= Exercise directions =
Keep images out and repeat all data exactly.

= Extracted information =
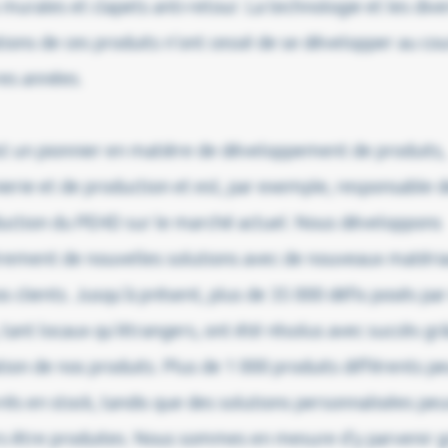
murales et clapets anti-retour. La technologie et les div
tions de ces produits n’ont cessé de se développer au co
es années.
t un pionnier en matière de développement de produits,
ierie et de production et est, par exemple, responsable 
duction du PEHD sur le marché actuel. Nous développons
èrement de nouvelles solutions avec de nouveaux matéri
s clients. Jusqu’à présent, plus de 35 000 défis posés par
, tant locaux qu’étrangers, ont été résolus avec succès gr
sation de nos produits. Plus de 1 000 produits différents p
vrés en stock, tandis que des solutions personnalisées pe
s être produites. Nous sommes en mesure d’y parvenir g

= Result for this exercise =
murales et clapets anti-retour. La technologie et les div
tions de ces produits n’ont cessé de se développer au co
es années.
t un pionnier en matière de développement de produits,
ierie et de production et est, par exemple, responsable 
duction du PEHD sur le marché actuel. Nous développons
èrement de nouvelles solutions avec de nouveaux matéri
s clients. Jusqu’à présent, plus de 35 000 défis posés par
, tant locaux qu’étrangers, ont été résolus avec succès gr
sation de nos produits. Plus de 1 000 produits différents p
vrés en stock, tandis que des solutions personnalisées pe
s être produites. Nous sommes en mesure d’y parvenir g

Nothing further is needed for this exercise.